▶ [Aim of the task]: Your answer should consist only of the lines below from the one with "Trực tuyến: 3 (241, 2454)" through the one with "0899 206 999 (232, 55)", copied exactly.

▶ [Entries supplied]:

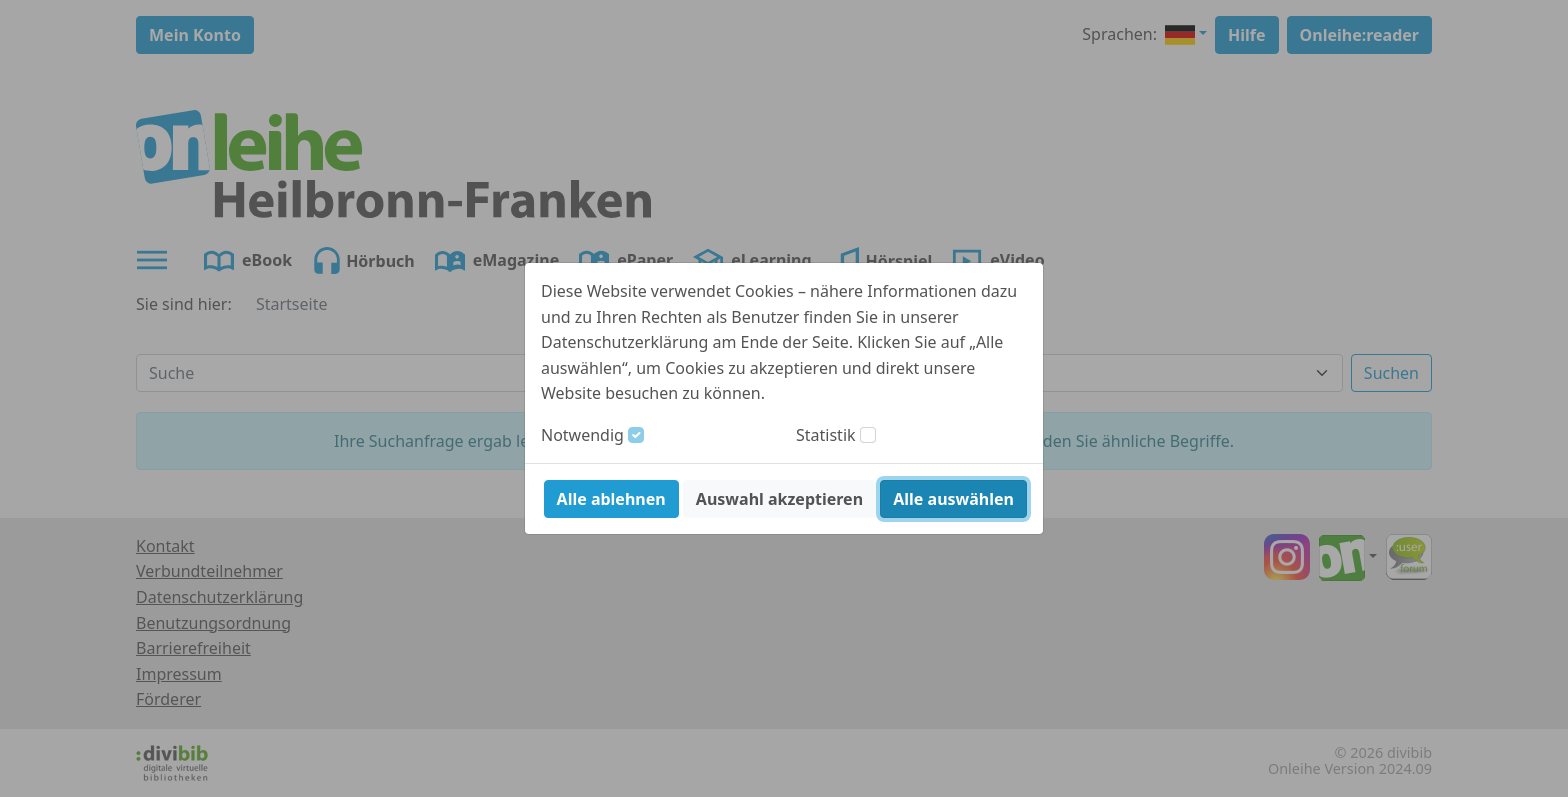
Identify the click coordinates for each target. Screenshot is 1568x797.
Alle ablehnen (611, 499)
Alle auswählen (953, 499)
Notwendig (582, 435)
...
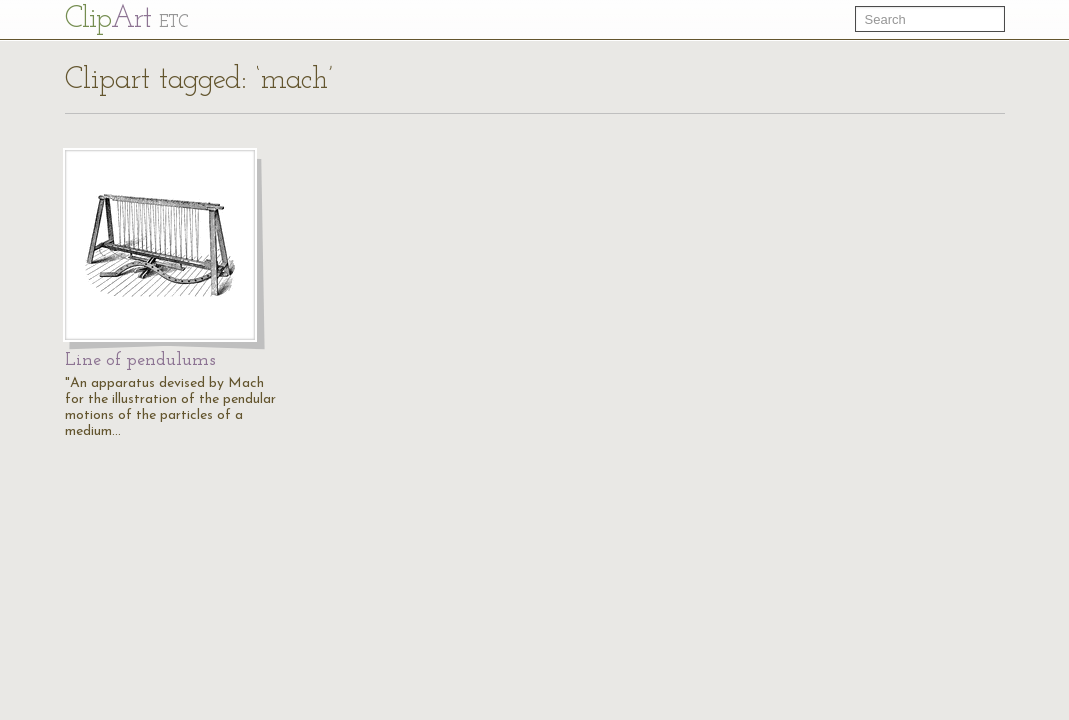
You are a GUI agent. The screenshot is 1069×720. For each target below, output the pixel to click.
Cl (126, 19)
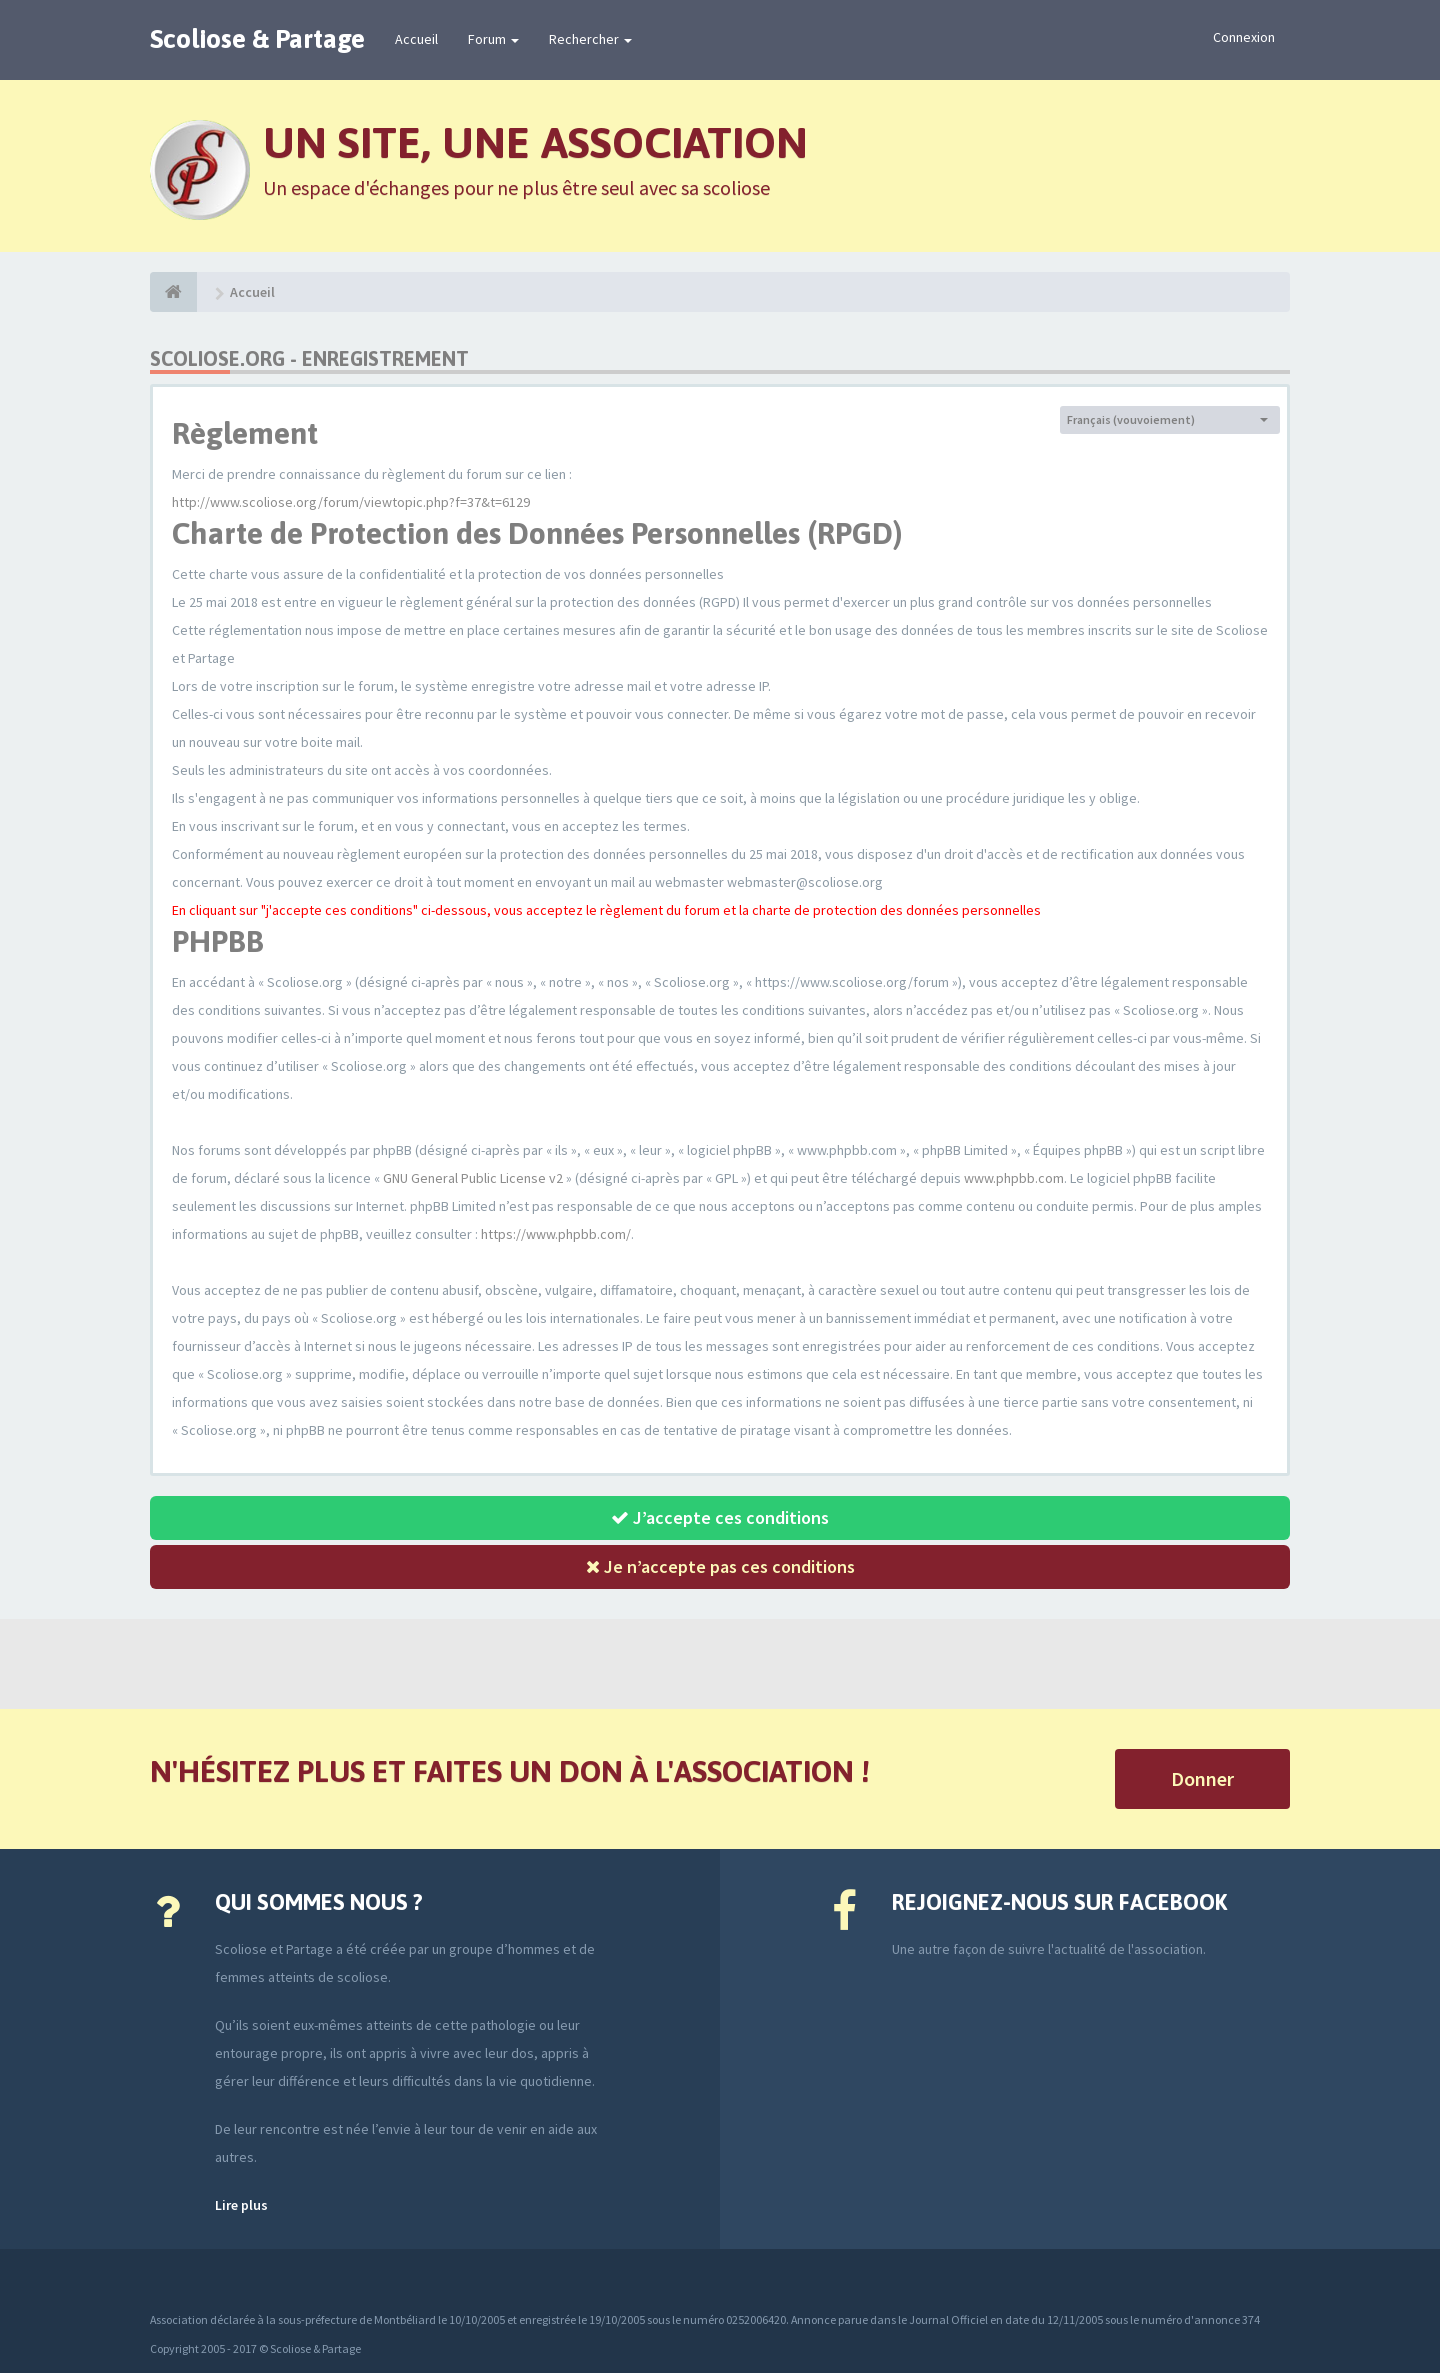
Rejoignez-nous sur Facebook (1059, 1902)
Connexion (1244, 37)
---
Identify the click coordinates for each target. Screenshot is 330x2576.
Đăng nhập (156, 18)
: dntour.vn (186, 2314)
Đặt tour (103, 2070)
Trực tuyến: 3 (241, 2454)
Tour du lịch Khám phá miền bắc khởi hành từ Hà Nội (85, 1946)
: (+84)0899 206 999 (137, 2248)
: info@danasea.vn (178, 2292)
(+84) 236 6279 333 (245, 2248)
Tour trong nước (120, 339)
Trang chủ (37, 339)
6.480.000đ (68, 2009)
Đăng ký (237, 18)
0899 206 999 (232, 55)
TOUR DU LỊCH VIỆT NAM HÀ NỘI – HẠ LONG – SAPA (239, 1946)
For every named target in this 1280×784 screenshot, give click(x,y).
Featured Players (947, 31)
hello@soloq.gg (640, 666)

▶ [Task response]:
Trực tuyến: 3 (241, 2454)
Tour du lịch Khám phá miền bắc khởi hành từ Hà Nội (85, 1946)
: (+84)0899 206 999 (137, 2248)
: info@danasea.vn (178, 2292)
(+84) 236 6279 333 (245, 2248)
Tour trong nước (120, 339)
Trang chủ (37, 339)
6.480.000đ (68, 2009)
Đăng ký (237, 18)
0899 206 999 (232, 55)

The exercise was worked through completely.